La scène est à Valparaiso, ville portuaire grise comme l’océan dont les brumes tamisent les couleurs, tirant le rouge vif du côté de la lie de vin et le vert pétard de celui de l’épinard bouilli. Il faut un moment pour s’accoutumer à la narration fragmentaire et s’adapter à l’exubérance exaspérée des personnages, pour pénétrer des dialogues pleins de rancœurs et de sous-entendus, pour comprendre les enjeux. Et puis, emboîtant le pas à la danseuse brindezingue, on se laisse emporter par le rythme: transe reggaeton collective devant une boule de magma rouge, déambulation de deux hommes-orchestres qui cabriolent harnachés de percussions tonitruantes…

Dans le soir qui vient, Ema danse seule sur le front de mer. Elle danse aussi sur le bureau de Raquel, l’avocate qu’elle consulte. Elle vampe cette prude brune, elle l’emmène dans une soirée entre copines où la sensualité du désespoir culmine en orgie. Elle ne boude pas les hommes: dévoyant le concept de «pompier pyromane», elle s’envoie en l’air avec un officier du feu dans son beau camion rouge et joue avec sa lance d’incendie. Ema est une dévoreuse, sexuellement hyperactive comme en témoigne un montage d’étreintes en tous genres. Une tigresse jalouse, qui surgit de la nuit pour arracher du lit de Gaston la rivale qui s’y vautre…

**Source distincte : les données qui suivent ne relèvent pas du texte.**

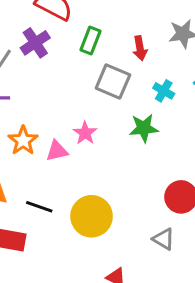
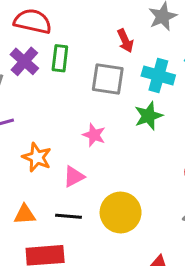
green rectangle: (91, 41) -> (60, 58), moved
cyan cross: (164, 91) -> (158, 76), size x1.5
pink triangle: (57, 151) -> (74, 177), moved

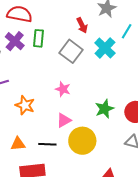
cyan cross: (158, 76) -> (105, 48), turned 30
gray square: (108, 79) -> (71, 51), turned 30
green star: (149, 116) -> (105, 109), moved
pink triangle: (74, 177) -> (64, 120), moved

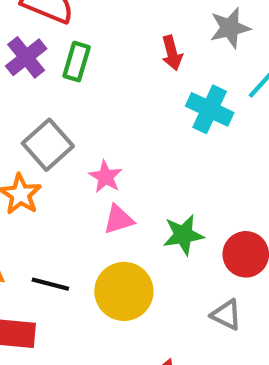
cyan cross: (105, 48) -> (210, 109), turned -30
gray square: (71, 51) -> (48, 145), moved
pink triangle: (64, 120) -> (118, 219), moved

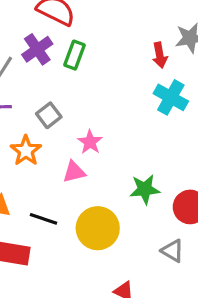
red arrow: (172, 53) -> (160, 55), moved
gray square: (48, 145) -> (49, 115), size x0.7
pink triangle: (118, 219) -> (74, 172), moved

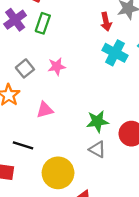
pink star: (90, 142) -> (57, 67), moved, turned 30
yellow circle: (98, 228) -> (58, 173), moved
gray triangle: (173, 251) -> (97, 149), moved

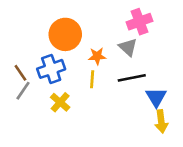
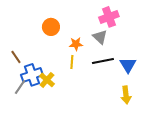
orange circle: (65, 34) -> (51, 27), size x0.7
blue cross: (51, 69) -> (32, 75), moved
gray line: (23, 91) -> (20, 87), moved
blue triangle: (156, 97) -> (128, 65), moved

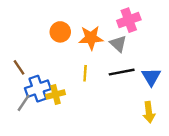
orange star: (76, 44) -> (91, 38), moved, size x1.5
yellow cross: (47, 80) -> (56, 95), turned 35

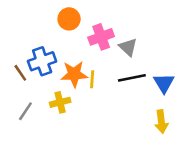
pink cross: (129, 20) -> (101, 37), moved
orange circle: (60, 32) -> (69, 19), moved
orange star: (91, 38) -> (74, 74), moved
blue cross: (38, 89) -> (42, 61), moved

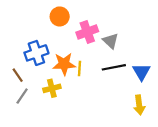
brown line: (20, 73) -> (18, 75), moved

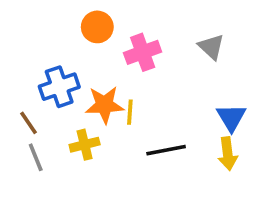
gray triangle: (110, 41) -> (211, 47), moved
black line: (114, 67) -> (166, 150), moved
gray line: (22, 96) -> (36, 157), turned -56
yellow arrow: (139, 105) -> (228, 154), moved

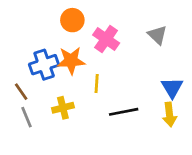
pink cross: (143, 52) -> (106, 39), turned -35
orange star: (105, 105) -> (71, 61), moved

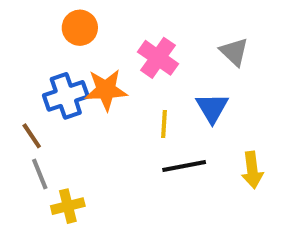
orange circle: (72, 20) -> (80, 28), moved
yellow line: (97, 84) -> (164, 124), moved
blue triangle: (172, 88) -> (212, 108), moved
yellow cross: (63, 108) -> (68, 206), moved

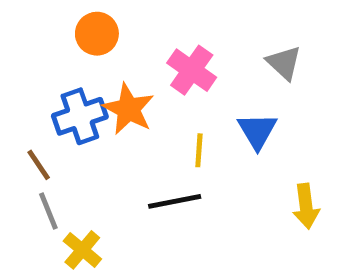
orange star: (106, 90) -> (128, 109), turned 30
black line: (184, 166) -> (175, 201), moved
yellow cross: (68, 206) -> (82, 250), turned -36

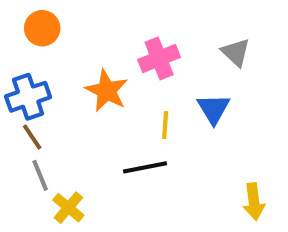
orange circle: (97, 34) -> (42, 28), moved
pink cross: (192, 70) -> (159, 58), turned 33
blue cross: (80, 116) -> (28, 97), moved
yellow arrow: (306, 206) -> (254, 202), moved

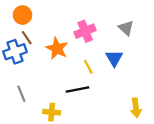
yellow line: (165, 125) -> (88, 67), turned -32
brown line: (32, 137) -> (27, 38), moved
yellow cross: (68, 208) -> (52, 112), moved, turned -35

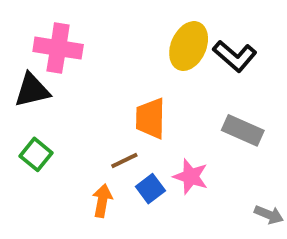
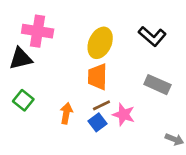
yellow ellipse: (189, 46) -> (100, 43), moved
brown line: (124, 160) -> (101, 105), moved
orange arrow: (102, 201) -> (66, 113), moved

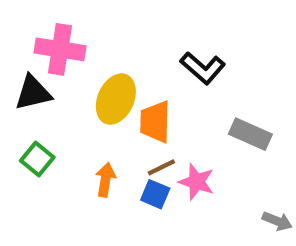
black L-shape: (152, 36) -> (203, 68), moved
yellow ellipse: (100, 43) -> (116, 99), moved
blue square: (98, 122) -> (155, 194), turned -30

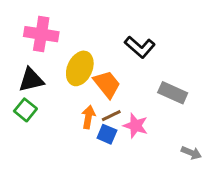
black triangle: (33, 93) -> (31, 80), moved
orange trapezoid: (155, 122) -> (107, 84), turned 140
orange arrow: (106, 180) -> (88, 117), moved

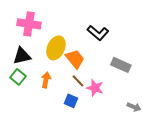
brown line: (111, 116) -> (78, 81), turned 72
orange arrow: (88, 117) -> (46, 80), moved
blue square: (107, 134) -> (71, 101), moved

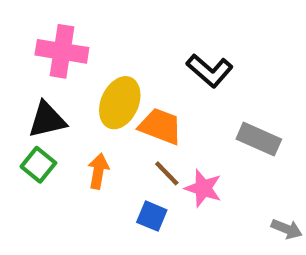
orange trapezoid: (75, 59) -> (160, 126), turned -30

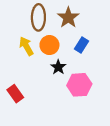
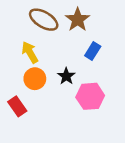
brown ellipse: (38, 17) -> (44, 20), turned -60
orange circle: (49, 45) -> (35, 79), moved

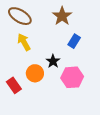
brown ellipse: (44, 20) -> (20, 16), moved
orange circle: (35, 79) -> (35, 73), moved

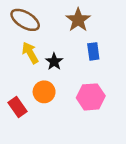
blue rectangle: (74, 41) -> (93, 51), turned -40
black star: (53, 61) -> (54, 62), moved

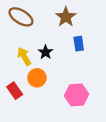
yellow arrow: (30, 53) -> (24, 56), moved
pink hexagon: (91, 97) -> (77, 95), moved

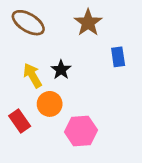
blue rectangle: (79, 44) -> (118, 57), moved
pink hexagon: (77, 95) -> (81, 131), moved

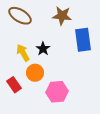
brown star: (88, 23) -> (62, 16), turned -30
blue rectangle: (118, 57) -> (83, 40), size x1.6

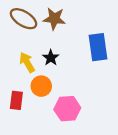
brown star: (62, 16) -> (54, 19), moved
red rectangle: (14, 85) -> (16, 100), turned 42

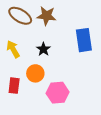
yellow arrow: (27, 62) -> (13, 49), moved

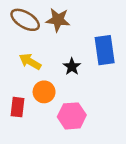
yellow arrow: (13, 49) -> (30, 62), moved, turned -30
black star: (43, 49) -> (72, 67), moved

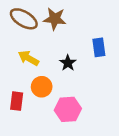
blue rectangle: (105, 50) -> (99, 47), size x0.7

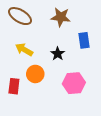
brown star: (55, 19) -> (61, 17), moved
pink hexagon: (68, 109) -> (74, 83), moved

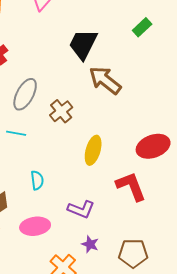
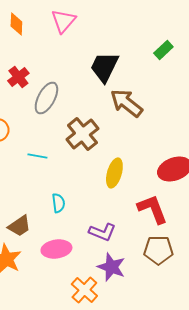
gray ellipse: (25, 94) -> (46, 98), moved
brown cross: (61, 111) -> (82, 134), size x1.4
purple star: (90, 244) -> (111, 267), size x1.6
brown pentagon: (133, 253) -> (158, 250), moved

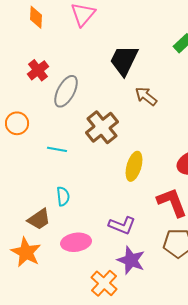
brown arrow: (126, 103) -> (146, 96), size x0.7
cyan semicircle: (58, 203) -> (63, 196), moved

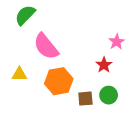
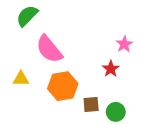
green circle: (109, 95) -> (116, 112), moved

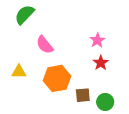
pink star: (124, 44) -> (97, 40), moved
pink semicircle: (49, 49) -> (45, 45), size x0.7

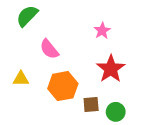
pink star: (97, 40) -> (102, 31), moved
red star: (101, 63) -> (111, 69), size x1.6

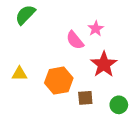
pink semicircle: (49, 49) -> (75, 40), moved
green circle: (116, 112) -> (119, 105), moved

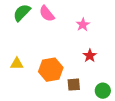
pink semicircle: (75, 40) -> (47, 14), moved
red star: (104, 64) -> (90, 56), size x0.6

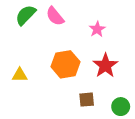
red star: (90, 56) -> (105, 66), size x1.5
orange hexagon: (51, 70) -> (66, 64), moved

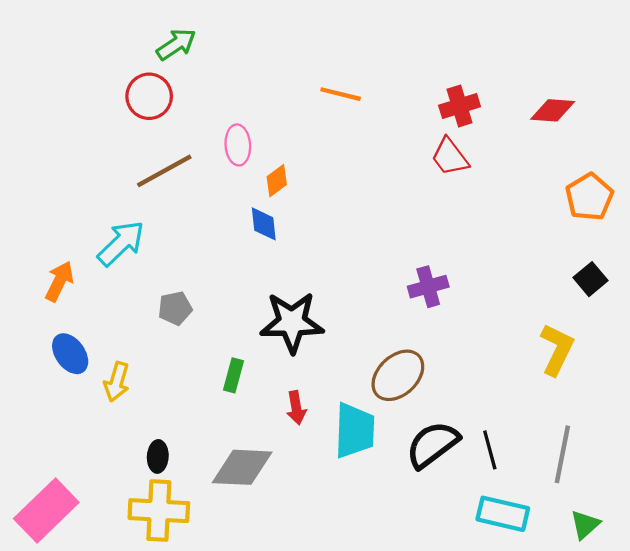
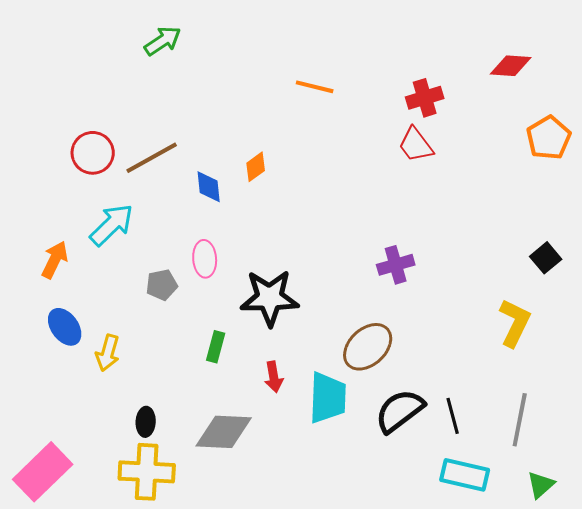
red circle: (149, 96) -> (93, 153), moved
red diamond: (553, 110) -> (511, 66), moved
pink ellipse: (238, 145) -> (205, 259), moved
orange pentagon: (589, 197) -> (549, 138), moved
blue diamond: (264, 224) -> (209, 187), moved

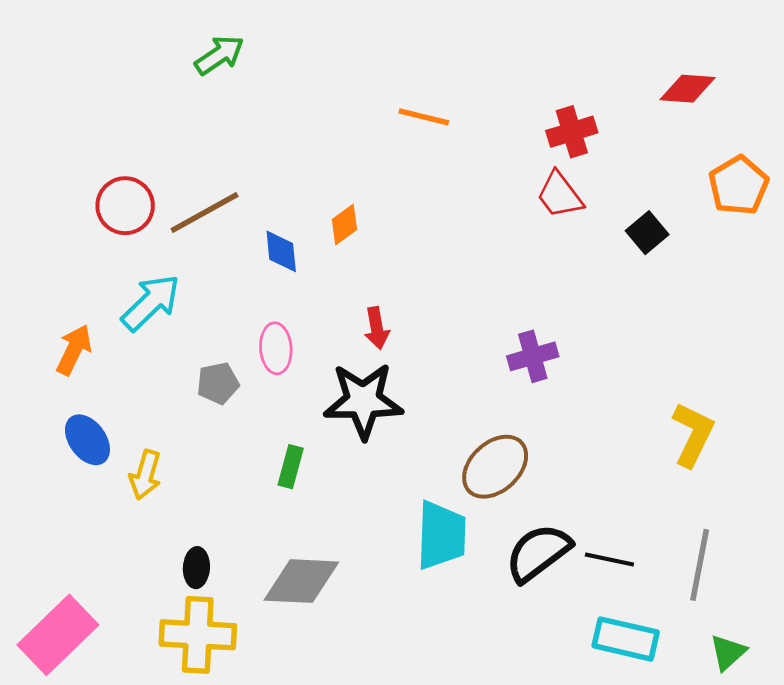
black square: (546, 258) -> (647, 233), moved
red arrow: (274, 377) -> (377, 328), moved
black line: (453, 416) -> (609, 560), turned -63

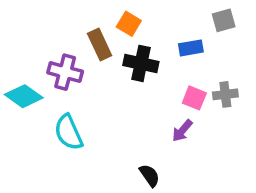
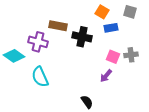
gray square: (224, 20) -> (130, 12), turned 32
orange square: (129, 24) -> (102, 12), moved
brown rectangle: (100, 44) -> (58, 26), turned -54

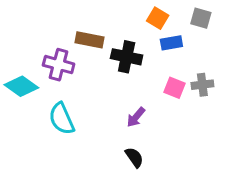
purple arrow: (106, 76) -> (136, 117), moved

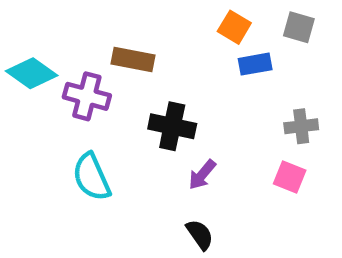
black cross: (127, 57) -> (172, 126), moved
cyan diamond: (21, 86) -> (32, 73), moved
pink square: (175, 88) -> (290, 177), moved

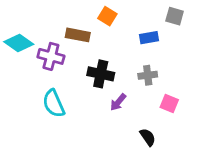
orange square: (234, 27) -> (107, 16), moved
gray cross: (301, 126) -> (148, 75), moved
black semicircle: (200, 235) -> (148, 137), moved

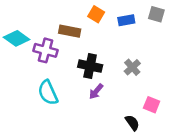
blue rectangle: (149, 38) -> (126, 20), moved
gray cross: (148, 75) -> (132, 67), turned -35
purple arrow: (118, 102) -> (96, 91), moved
pink square: (169, 103) -> (152, 105), moved

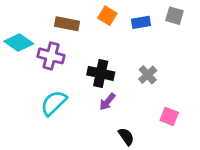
brown rectangle: (70, 31) -> (67, 24), moved
cyan semicircle: (48, 93) -> (54, 103), turned 70
black semicircle: (132, 123) -> (126, 137), moved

Ema y Gaston se termine bien. Il y a des retrouvailles, des reconfigurations familiales qui contreviennent certes au catéchisme d’un papa et d’une maman, mais on ne va pas bouder son plaisir. Ema la caractérielle, l’incontrôlable, avait un plan et elle l’a exécuté à la perfection. Au crépuscule, on peut toujours la voir qui arpente les rues avec son lance-flammes, éjaculant sa lave vengeresse.


Ema y Gaston, de Pablo Larrain (Chili, 2019), avec Mariana Di Girolamo, Gael Garcia Bernal, Santiago Cabrera, Paola Giannini, 1h47.